Saturday, September 30, 2017

Another Challenging Quote

     Here's another quote to challenge us to act in these challenging times:

     "The question is whether or not you choose to disturb the world around you, or if you choose to let it go on as if you had never arrived."  From Ann Patchett, a writer.

     Let's work for a better world.

(illustration courtesy of pixabay.com)


Saturday, September 23, 2017

A Challenge for Us All

Here's a quote which speaks to us all:

     "We must dissent from the fear, the hatred, and the mistrust.  We must dissent from a nation that buried its head in the sand waiting in vain for the needs of its poor, its elderly, and its sick to disappear and just blow away.  We must dissent from a government that has left its young without jobs, education, or hope.  We must dissent from the poverty of vision and timeless absence of moral leadership.  We must dissent, because America [or any country] can do better, because America [or any country] has no choice but to do better."  From Thurgood Marshall, U.S. Supreme Court Justice (1908-1993).

     Certainly has relevance for our times, doesn't it?

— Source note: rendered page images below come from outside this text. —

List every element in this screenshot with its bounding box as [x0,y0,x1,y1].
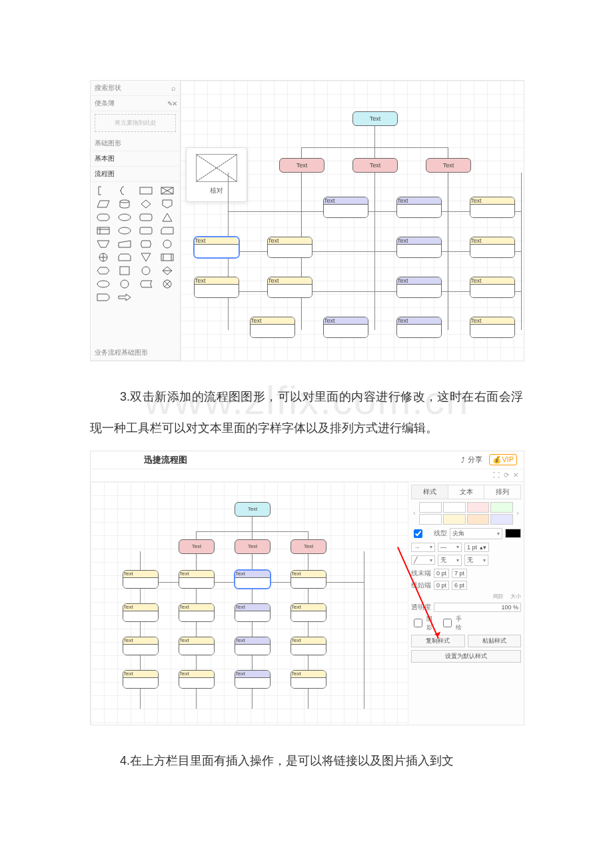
org-node[interactable]: Text [179,570,215,589]
org-node-selected[interactable]: Text [194,237,239,258]
swatch[interactable] [419,502,442,513]
line-end-val[interactable]: 0 pt [434,569,449,578]
shape-delay[interactable] [97,293,110,302]
org-node[interactable]: Text [279,158,324,173]
org-node[interactable]: Text [396,197,442,218]
org-node[interactable]: Text [470,197,515,218]
swatch[interactable] [443,502,466,513]
tab-text[interactable]: 文本 [448,485,485,499]
shape-trapezoid[interactable] [97,239,110,249]
shape-terminator[interactable] [118,226,131,235]
org-node[interactable]: Text [250,317,295,338]
shape-roundrect[interactable] [139,213,153,222]
org-node[interactable]: Text [352,158,398,173]
org-node[interactable]: Text [267,237,312,258]
swatch-prev[interactable]: ‹ [411,509,418,517]
swatch[interactable] [419,514,442,525]
swatch[interactable] [443,514,466,525]
paste-style-button[interactable]: 粘贴样式 [468,635,522,647]
vip-badge[interactable]: 💰VIP [489,454,517,465]
shape-manual-input[interactable] [118,239,131,249]
line-color[interactable] [505,529,521,538]
org-node[interactable]: Text [123,670,159,689]
org-node[interactable]: Text [470,277,515,298]
shape-rect[interactable] [139,186,153,195]
shape-roundrect2[interactable] [139,226,153,235]
shape-diamond[interactable] [139,199,153,209]
org-node-root[interactable]: Text [352,111,398,126]
shape-parallelogram[interactable] [97,199,110,209]
shape-cylinder[interactable] [118,199,131,209]
swatch[interactable] [467,514,490,525]
section-basic[interactable]: 基本图 [91,151,180,167]
org-node[interactable]: Text [396,277,442,298]
shape-circle[interactable] [161,239,174,249]
org-node[interactable]: Text [470,317,515,338]
line-type-check[interactable] [414,529,422,538]
shape-sort[interactable] [161,266,174,275]
shape-ellipse[interactable] [118,213,131,222]
line-type-select[interactable]: 尖角▾ [450,528,502,539]
section-flow[interactable]: 流程图 [91,167,180,182]
shape-sum[interactable] [97,253,110,262]
org-node[interactable]: Text [470,237,515,258]
refresh-icon[interactable]: ⟳ [504,471,509,479]
org-node[interactable]: Text [267,277,312,298]
line-start-size[interactable]: 6 pt [452,581,467,590]
shape-or[interactable] [161,279,174,289]
swatch-next[interactable]: › [514,509,521,517]
swatch[interactable] [467,502,490,513]
line-width[interactable]: 1 pt▴▾ [464,543,489,552]
org-node[interactable]: Text [291,637,326,655]
org-node[interactable]: Text [179,637,215,655]
line-end-size[interactable]: 7 pt [452,569,467,578]
shape-connector[interactable] [139,266,153,275]
canvas-2[interactable]: Text Text Text Text Text Text Text Text … [91,482,408,725]
org-node[interactable]: Text [396,237,442,258]
set-default-style-button[interactable]: 设置为默认样式 [411,650,521,663]
close-icon[interactable]: ✕ [513,471,518,479]
org-node[interactable]: Text [291,570,326,589]
line-start-val[interactable]: 0 pt [434,581,449,590]
shape-x-box[interactable] [161,186,174,195]
org-node[interactable]: Text [323,197,368,218]
org-node[interactable]: Text [179,539,215,554]
shape-oval[interactable] [97,279,110,289]
section-biz-flow[interactable]: 业务流程基础图形 [91,345,180,361]
shape-stadium[interactable] [97,213,110,222]
shape-hexagon[interactable] [97,266,110,275]
org-node[interactable]: Text [291,539,326,554]
share-button[interactable]: ⤴分享 [457,453,486,466]
shape-predefined[interactable] [161,253,174,262]
swatch[interactable] [490,514,513,525]
org-node[interactable]: Text [235,637,271,655]
scratchpad-drop[interactable]: 将元素拖到此处 [95,114,176,132]
shape-bracket-left[interactable] [97,186,110,195]
shape-offpage[interactable] [161,199,174,209]
shape-card[interactable] [161,226,174,235]
scratchpad-header[interactable]: 便条簿 ✎ ✕ [91,96,180,111]
org-node[interactable]: Text [323,317,368,338]
org-node[interactable]: Text [426,158,471,173]
line-style-select[interactable]: ╱▾ [411,555,435,565]
org-node[interactable]: Text [235,670,271,689]
shape-arrow[interactable] [118,293,131,302]
shape-merge[interactable] [139,253,153,262]
org-node[interactable]: Text [235,539,271,554]
shape-box[interactable] [118,266,131,275]
line-none-select[interactable]: 无▾ [438,555,462,566]
org-node[interactable]: Text [123,637,159,655]
shape-loop-limit[interactable] [118,253,131,262]
org-node[interactable]: Text [235,603,271,622]
org-node[interactable]: Text [291,603,326,622]
org-node[interactable]: Text [179,670,215,689]
org-node[interactable]: Text [179,603,215,622]
arrow-start-select[interactable]: →▾ [411,543,435,552]
org-node[interactable]: Text [123,570,159,589]
shape-triangle[interactable] [161,213,174,222]
shape-search[interactable]: 搜索形状 ⌕ [91,81,180,96]
org-node[interactable]: Text [291,670,326,689]
tab-arrange[interactable]: 排列 [484,485,520,499]
swatch[interactable] [490,502,513,513]
opacity-value[interactable]: 100 % [434,603,521,612]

Saturday, September 16, 2017

Some Insights into Rumi, Part 2

     Last week we were discussing how Rumi, the 13th century Persian mystic, found in Twin Soul in Shams of Tabriz, but later had similar spiritual companionship in two others.  How can a person have more than one Twin Soul?
 
     I believe that Shams was indeed Rumi's Twin Soul, and in that profound awakening, he discovered the union we all have with the One, whom he called the Friend.  Once that happened, Rumi's soul opened up and he recognized that we are all part of the One as drops of water are all a part of the sea.

     I think that Salah and Husam, Rumi's later spiritual companions after Shams' death, embodied that recognition and he celebrated that in his later poetry.

     Perhaps that is the purpose of any true Twin Soul relationship: to awaken us to our soul's connection not only with our other half, but to the divine and indeed to all in the All.  Enjoy this:

     "If you are me and I am you,
      What is this separation between you and me?
      We are the light of God, we are God's mirror.
      So why do we struggle with ourselves and with one another?"


Saturday, September 9, 2017

Some Insights on Rumi

     If you have been following this blog for very long, you know that I am a huge fan of the 13th century mystic, Rumi.  His poetry fills me like cool water on a hot day.

     It was in Rumi's poetry that I found the Twin Soul concept spelled out in beautiful language.  For example:

     "More and more awake, getting up at night,
      spinning and falling with love for Shams."

Or:

     "When union happens, my speech goes inward,
      toward Shams.  At that meeting
      the secrets of language are no longer secret."

Or:

     "Why should I seek?  I am the same as
      He.  His essence speaks through me.
      I have been looking for myself!"

     But I've long been curious as to why, after finding his Twin Soul in Shams of Tabriz, Rumi later talks about two other companions in similar language.  After the death of Shams, he found a new companion in the goldsmith Salah, and after Salah's death, his companion became Husam, who was his student and scribe.  Here is a poem fragment about Husam:

     "Husam, when my spirit completely recognizes yours,
      they recall our being one."

     Is it possible to have more than one Twin Soul?  Or did Rumi discover another spiritual truth?